I am testing again on a 64 node cluster (the JobManager is running fine
having reduced some operator's parallelism and fixed the string conversion
performance).

I am seeing TaskManagers drop like flies every other job or so.

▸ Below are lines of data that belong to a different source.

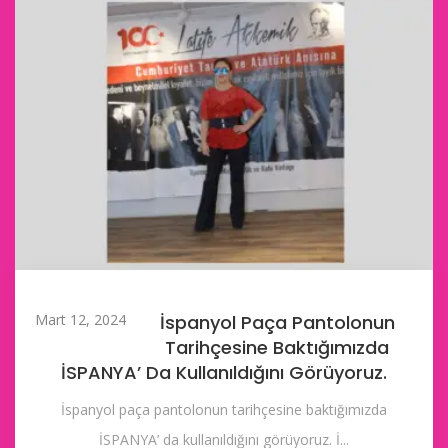
Mart 12, 2024
İspanyol Paça Pantolonun
Tarihçesine Baktığımızda
İSPANYA’ Da Kullanıldığını Görüyoruz.
İspanyol paça pantolonun tarihçesine baktığımızda
İSPANYA’ da kullanıldığını görüyoruz. İ...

I am not
seeing any output in the .out log files corresponding to the crashed
TaskManagers.

Below is the stack trace from a java.hprof heap dump.

How should I be debugging this?

Thanks,
Greg


Threads at the heap dump:

Unknown thread


"Memory Logger" daemon prio=1 tid=119 TIMED_WAITING
at java.lang.Thread.<init>(Thread.java:507)
at
org.apache.flink.runtime.taskmanager.MemoryLogger.<init>(MemoryLogger.java:67)
at
org.apache.flink.runtime.taskmanager.TaskManager$.runTaskManager(TaskManager.scala:1494)
at
org.apache.flink.runtime.taskmanager.TaskManager$.selectNetworkInterfaceAndRunTaskManager(TaskManager.scala:1330)


"Flink Netty Server (59693) Thread 0" daemon prio=5 tid=193 RUNNABLE
at java.lang.Thread.<init>(Thread.java:674)
at
java.util.concurrent.Executors$DefaultThreadFactory.newThread(Executors.java:613)
at
org.apache.flink.shaded.com.google.common.util.concurrent.ThreadFactoryBuilder$1.newThread(ThreadFactoryBuilder.java:162)
at
io.netty.util.concurrent.SingleThreadEventExecutor.<init>(SingleThreadEventExecutor.java:106)


"flink-akka.remote.default-remote-dispatcher-6" daemon prio=5 tid=30
TIMED_WAITING
at java.lang.Thread.<init>(Thread.java:507)
at
scala.concurrent.forkjoin.ForkJoinWorkerThread.<init>(ForkJoinWorkerThread.java:48)
at
akka.dispatch.MonitorableThreadFactory$AkkaForkJoinWorkerThread.<init>(ThreadPoolBuilder.scala:164)
at
akka.dispatch.MonitorableThreadFactory.newThread(ThreadPoolBuilder.scala:187)


"flink-akka.actor.default-dispatcher-4" daemon prio=5 tid=28 WAITING
at java.lang.Thread.<init>(Thread.java:507)
at
scala.concurrent.forkjoin.ForkJoinWorkerThread.<init>(ForkJoinWorkerThread.java:48)
at
akka.dispatch.MonitorableThreadFactory$AkkaForkJoinWorkerThread.<init>(ThreadPoolBuilder.scala:164)
at
akka.dispatch.MonitorableThreadFactory.newThread(ThreadPoolBuilder.scala:187)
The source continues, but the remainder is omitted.